Problems while using pretrained vectors for seq2seq

I am following a seq2seq tutorial here.

I want to use pretrained vectors. I have edited the code to get the vector of the word rather than index. Following is the code:

#This piece of code loads the vectors from a json file {'word':[vector]..}
class Lang:
    def __init__(self, name, savedVectorsFile):
        def getSavedVectors(filename):
            import json
            word2vec = {}
            with open(filename) as json_data:
                word2vec = json.load(json_data)
            return word2vec

        self.name = name
        self.word2vector = {}
        self.word2count = {}
        self.index2word = {0: "SOS", 1: "EOS"}
        self.n_words = 2  # Count SOS and EOS

        self.get_saved_vector = getSavedVectors(savedVectorsFile)
        self.word2vector['unknown'] = self.get_saved_vector['unknown']

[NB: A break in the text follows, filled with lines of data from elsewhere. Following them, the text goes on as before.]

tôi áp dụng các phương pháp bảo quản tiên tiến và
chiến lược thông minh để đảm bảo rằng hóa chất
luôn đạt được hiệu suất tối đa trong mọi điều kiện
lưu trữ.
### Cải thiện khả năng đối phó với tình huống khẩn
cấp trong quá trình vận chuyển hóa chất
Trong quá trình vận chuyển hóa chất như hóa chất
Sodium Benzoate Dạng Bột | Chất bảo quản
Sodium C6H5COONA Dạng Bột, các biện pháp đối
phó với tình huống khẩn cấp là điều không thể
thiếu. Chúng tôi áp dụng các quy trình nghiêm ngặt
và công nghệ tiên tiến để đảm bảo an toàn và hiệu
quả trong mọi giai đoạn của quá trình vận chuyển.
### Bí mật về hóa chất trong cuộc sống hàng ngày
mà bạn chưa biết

    def addSentence(self, sentence):
        for word in sentence.split(' '):
            self.addWord(word)

    def addWord(self, word):
        if word not in self.word2vector:
            self.word2vector[word] = self.get_saved_vector[word]
            self.word2count[word] = 1
            self.index2word[self.n_words] = word
            self.n_words += 1
        else:
            self.word2count[word] += 1
# this piece deals with returning a vector of given word, all vectors are just concatenated into one giant vector
def vectorFromSentence(lang, sentence):
    vectors = []
    for word in sentence.split(' '):
        if word not in lang.word2vector:
            vectors += (lang.word2vector["unknown"])
        else:
            vectors += (lang.word2vector[word])
    return vectors
# in the train method, I am passing  a vector instead of index to the encoder
    for ei in range(0, input_length, VEC_SIZE):
        encoder_output, encoder_hidden = encoder(input_variable[ei*VEC_SIZE:(ei+1)*VEC_SIZE], encoder_hidden)
        encoder_outputs[ei] = encoder_output[0][0]

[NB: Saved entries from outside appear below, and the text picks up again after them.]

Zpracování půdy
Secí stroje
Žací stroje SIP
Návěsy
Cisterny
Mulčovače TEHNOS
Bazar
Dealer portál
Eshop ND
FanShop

Now, I cannot figure out what should be the input size of my encoder. I tried with using VEC_SIZE instead of input_size, but to no avail.

I get this error that

TypeError: torch.index_select received an invalid combination of arguments - got (torch.cuda.FloatTensor, int, torch.cuda.FloatTensor), but expected (torch.cuda.FloatTensor source, int dim, torch.cuda.LongTensor index)

Following is the trace:

Traceback (most recent call last):
  File "scapula_generation_pretrained_vectors.py", line 710, in <module>
    trainIters(encoder1, attn_decoder1, 50000, print_every=1000)
  File "scapula_generation_pretrained_vectors.py", line 566, in trainIters
    decoder, encoder_optimizer, decoder_optimizer, criterion)
  File "scapula_generation_pretrained_vectors.py", line 472, in train
    encoder_output, encoder_hidden = encoder(input_variable[ei*VEC_SIZE:(ei+1)*VEC_SIZE], encoder_hidden)
  File "/home/sagar/anaconda3/lib/python3.6/site-packages/torch/nn/modules/module.py", line 224, in __call__
    result = self.forward(*input, **kwargs)
  File "scapula_generation_pretrained_vectors.py", line 214, in forward
    embedded = self.embedding(input).view(1, 1, -1)
  File "/home/sagar/anaconda3/lib/python3.6/site-packages/torch/nn/modules/module.py", line 224, in __call__
    result = self.forward(*input, **kwargs)
  File "/home/sagar/anaconda3/lib/python3.6/site-packages/torch/nn/modules/sparse.py", line 94, in forward
    self.scale_grad_by_freq, self.sparse
  File "/home/sagar/anaconda3/lib/python3.6/site-packages/torch/nn/_functions/thnn/sparse.py", line 53, in forward
    output = torch.index_select(weight, 0, indices.view(-1))

How to write encoder and decoder to occupy the word2vec embeddings? Several things are involved, like does my output of encoder gru has to be a vector of size VEC_SIZE or not, in the decoder - my loss has to be calculated using some similarity metric. I think I will go for cosine similarity, but before that i will have to make sure that decoder takes the output of encoder and generates a vector of size VEC_SIZE.

I would appreciate if someone has already done this homework in the tutorial and has a code readily available?